Experimental Results

On a standard proteomics dataset (HEK293, 37,131 spectra against 4.87M peptides), our approach demonstrates significant improvements:

Query Throughput

Our system achieves up to 13× speedup over state-of-the-art tools like MSFragger. We maintain ~2,000 queries per second (QPS) even with extreme 500 Da tolerance windows.

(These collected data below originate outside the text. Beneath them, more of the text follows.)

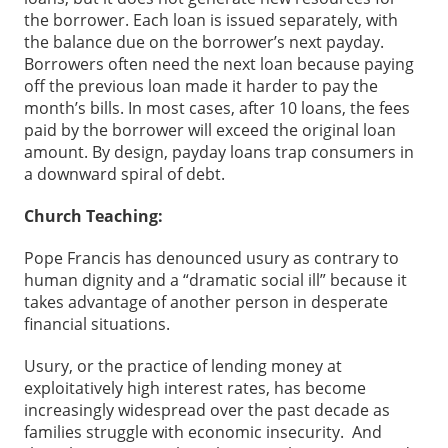
the borrower. Each loan is issued separately, with
the balance due on the borrower’s next payday.
Borrowers often need the next loan because paying
off the previous loan made it harder to pay the
month’s bills. In most cases, after 10 loans, the fees
paid by the borrower will exceed the original loan
amount. By design, payday loans trap consumers in
a downward spiral of debt.
Church Teaching:
Pope Francis has denounced usury as contrary to
human dignity and a “dramatic social ill” because it
takes advantage of another person in desperate
financial situations.
Usury, or the practice of lending money at
exploitatively high interest rates, has become
increasingly widespread over the past decade as
families struggle with economic insecurity. And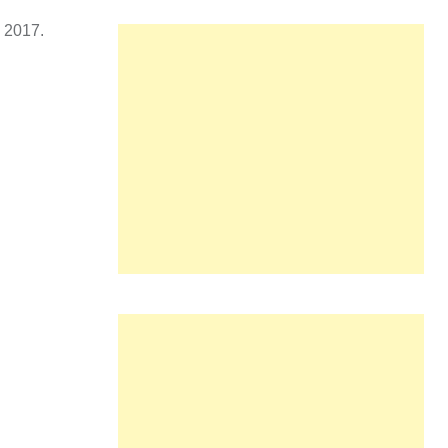
n 2017.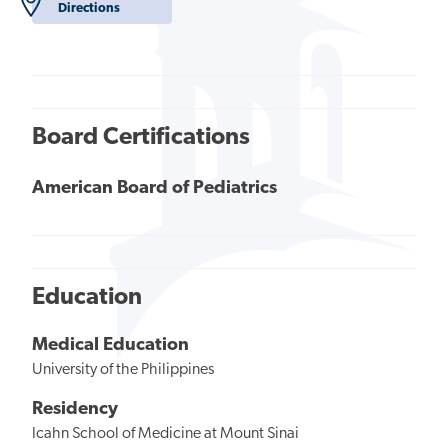
Directions
Board Certifications
American Board of Pediatrics
Education
Medical Education
University of the Philippines
Residency
Icahn School of Medicine at Mount Sinai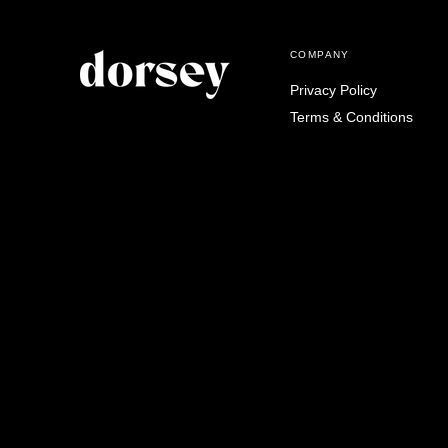
COMPANY
Privacy Policy
Terms & Conditions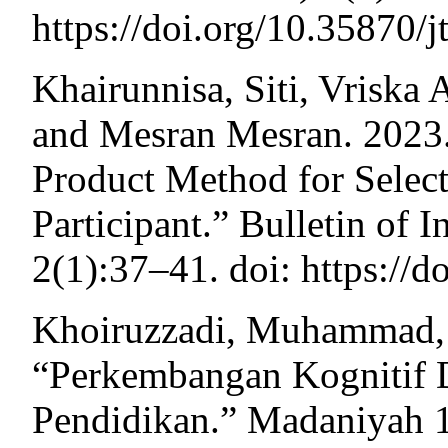
https://doi.org/10.35870/j
Khairunnisa, Siti, Vriska
and Mesran Mesran. 2023.
Product Method for Selec
Participant.” Bulletin of 
2(1):37–41. doi: https://d
Khoiruzzadi, Muhammad, a
“Perkembangan Kognitif 
Pendidikan.” Madaniyah 1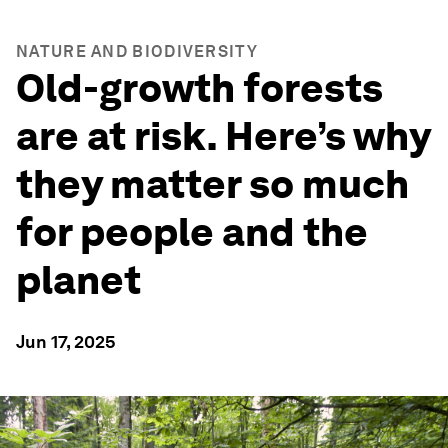
NATURE AND BIODIVERSITY
Old-growth forests
are at risk. Here’s why
they matter so much
for people and the
planet
Jun 17, 2025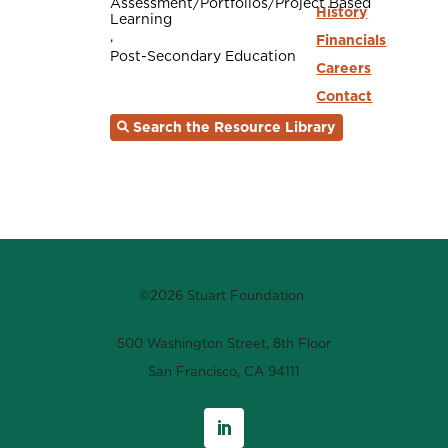
Assessment/Portfolios/Project Based
History
Learning
Financials
Post-Secondary Education
Careers
Contact
Search the Resource Library
©2026 Stuart Foundation
500 Washington Street, 8th Floor
San Francisco, CA 94111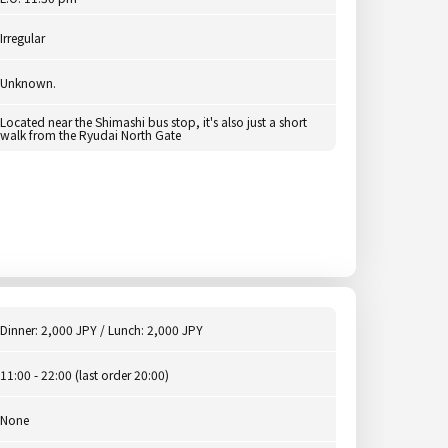
Irregular
Unknown.
Located near the Shimashi bus stop, it's also just a short
walk from the Ryudai North Gate
Dinner: 2,000 JPY / Lunch: 2,000 JPY
11:00 - 22:00 (last order 20:00)
None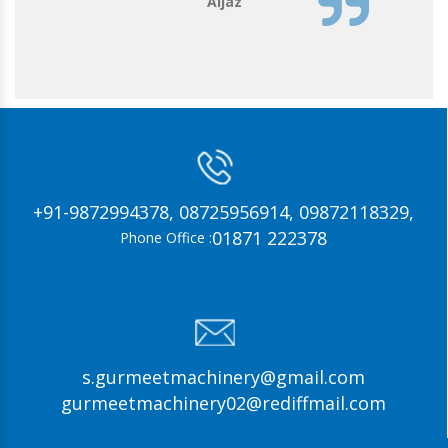
Aijaz
+91-9872994378,
08725956914,
09872118329,
01871 222378
Phone Office :
s.gurmeetmachinery@gmail.com
gurmeetmachinery02@rediffmail.com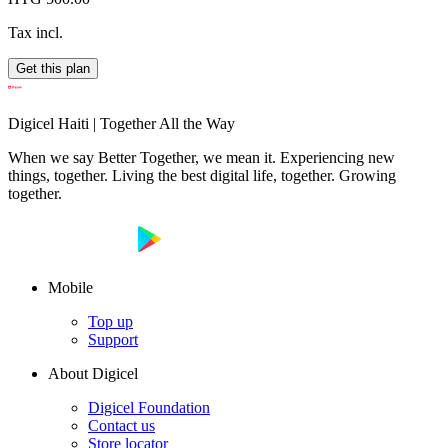
Tax incl.
Get this plan
Digicel Haiti | Together All the Way
When we say Better Together, we mean it. Experiencing new
things, together. Living the best digital life, together. Growing
together.
Mobile
Top up
Support
About Digicel
Digicel Foundation
Contact us
Store locator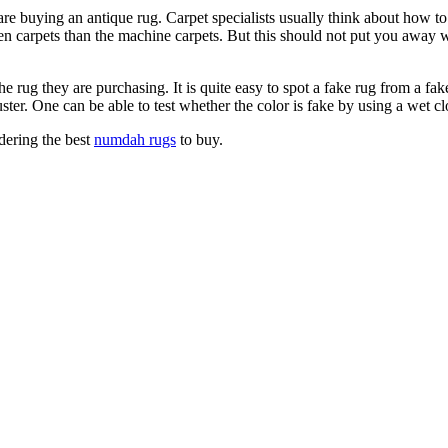
e buying an antique rug. Carpet specialists usually think about how 
carpets than the machine carpets. But this should not put you away when 
rug they are purchasing. It is quite easy to spot a fake rug from a fake
ster. One can be able to test whether the color is fake by using a wet c
dering the best
numdah rugs
to buy.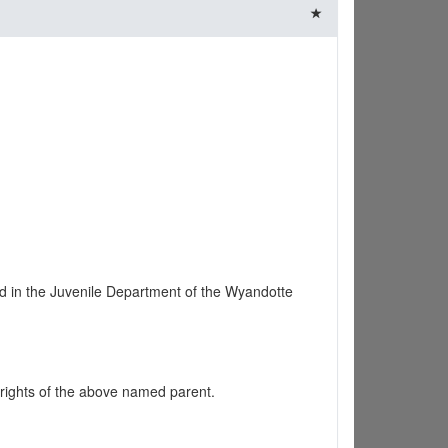
d in the Juvenile Department of the Wyandotte
 rights of the above named parent.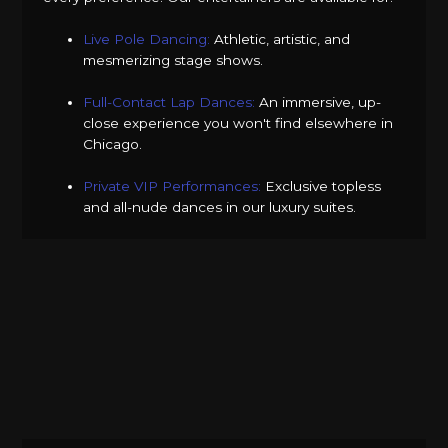
Live Pole Dancing:
Athletic, artistic, and
mesmerizing stage shows.
Full-Contact Lap Dances:
An immersive, up-
close experience you won't find elsewhere in
Chicago.
Private VIP Performances:
Exclusive topless
and all-nude dances in our luxury suites.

Query Throughput vs. Tolerance

Query Throughput vs. Selectivity

At large mass windows (1-100 Da and beyond), HNSW-v2 (Rescue-HNSW) clearly dominates the performance landscape by effectively balancing pre-filtering benefits against the cost of maintaining graph connectivity.

Identification Rate

We maintain a competitive identification rate under strict 1% FDR control.

Identification Rate

While post-filtering achieves higher recall due to a complete graph, HNSW-v2 offers a compelling balance of identification rate and extreme speed, making interactive open-search workflows viable.

Conclusion

By exploiting the physical constraint of precursor mass through columnar storage, and introducing Rescue-HNSW to preserve graph connectivity under aggressive filtering, we transform open search from a time-intensive batch operation into an interactive analytical tool. Our system demonstrates exactly how principled integration of biological constraints with modern ANN algorithms can accelerate real-world scientific discovery.